With one interviewee, Richard is “seized by the hope that this young man’s innocence [of Hitler] might transport him once more to the Germany of before, to the land already lost forever by the time he was born. Deutschland is beautiful.” No chance! – there are still plenty of ghosts bumping around in this story. Erpenbeck tacitly blends “the Camps” that Richard’s mother had claimed to be unknowledgeable about with the refugees’ own headquarters. Richard thinks of the refugees that, “if they survived Germany now would Hitler truly have lost the war.” But Hitler’s monumental campaign, involving Europe-wide infrastructure, to exterminate millions of people is not remotely comparable to Germany’s current dismay at taking in a few more asylum seekers. In the same breath that Erpenbeck warns about the Nazi past, she comes perilously close to denying the scale of the Holocaust.

Richard is repeatedly brandishing salacious newspaper articles that have incited waves of bigoted comments and letters from their readers.

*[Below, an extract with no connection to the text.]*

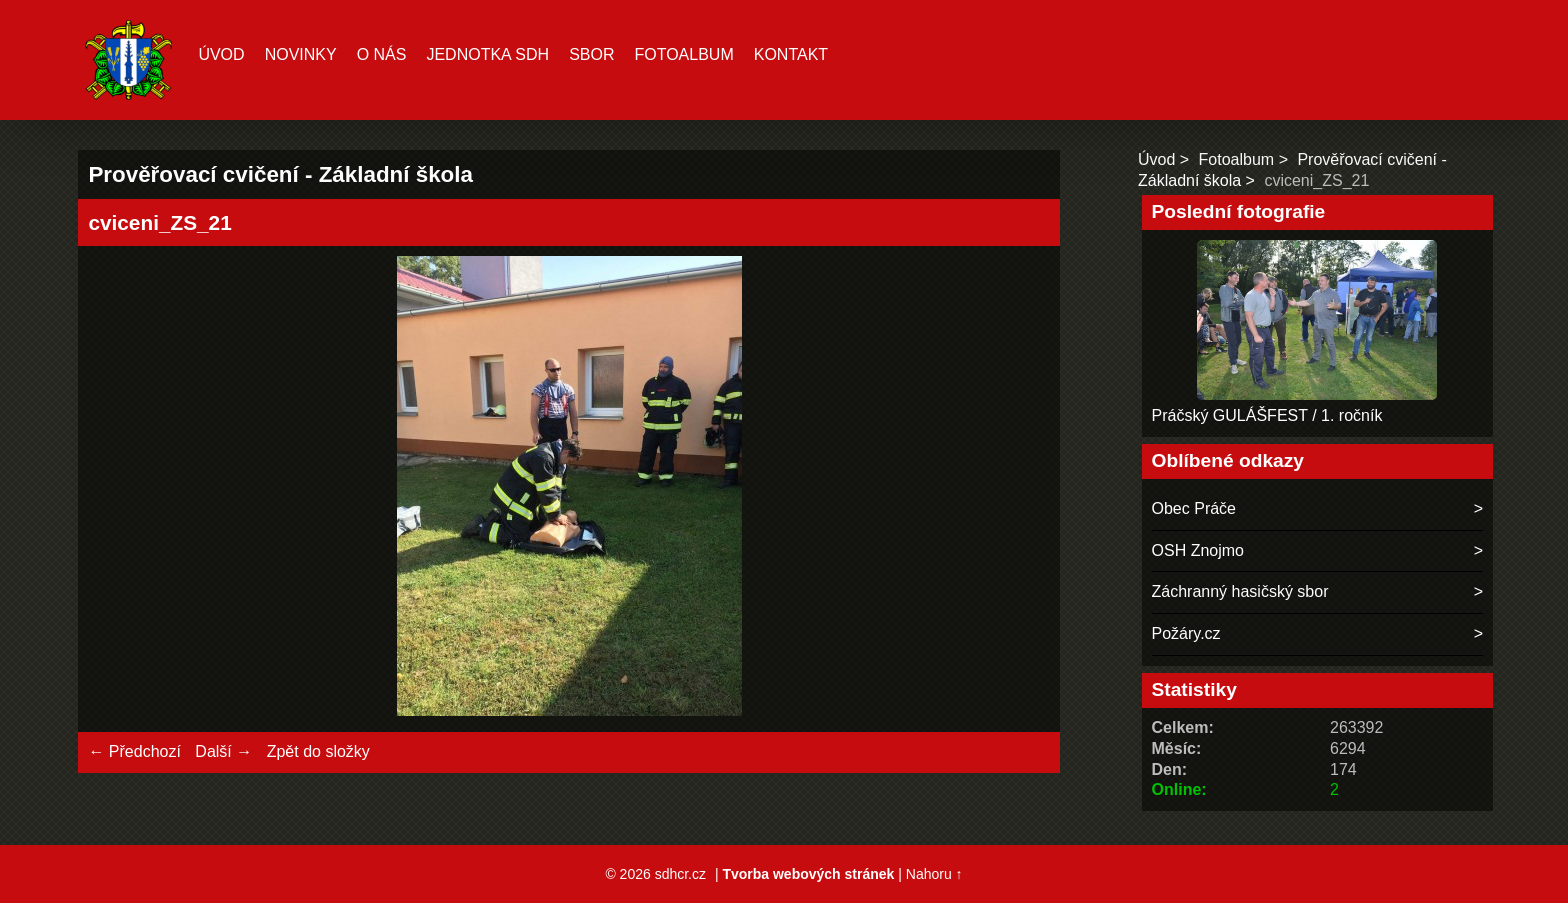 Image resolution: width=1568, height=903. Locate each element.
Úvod (221, 54)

Correspondingly, his own talk at an academic conference, his first professional act since encountering the refugees, does not trigger a single remark from his colleagues. With this, Go, Went, Gone largely gives up on society and it instead focuses on the personal sphere, where Richard has achieved such distinction as a member of the empathetic elite.

Erpenbeck warns that we cannot rely upon Germany’s “iron law” or its state bureaucracy for social justice. If she depicts the public as a thoughtless, intolerant rabble, the implications of her own stance might be similarly inconsiderate. She tries to deal a prompt blow to those who are forgetting the past, only to land one on herself. How can Germany be really cleansed of its Nazi past if it continues to hold the wisdom of the demos in such distrust? Isn’t Erpenbeck reflecting the same prejudice as the Nazis when they had judged democracy to be unreliable and cancelled it?

Thus whether Erpenbeck manages to humanise her supplicants is a moot point. There are vast regions outside of the novel’s story that remain inhuman and stereotyped – the workaday world of ordinary people.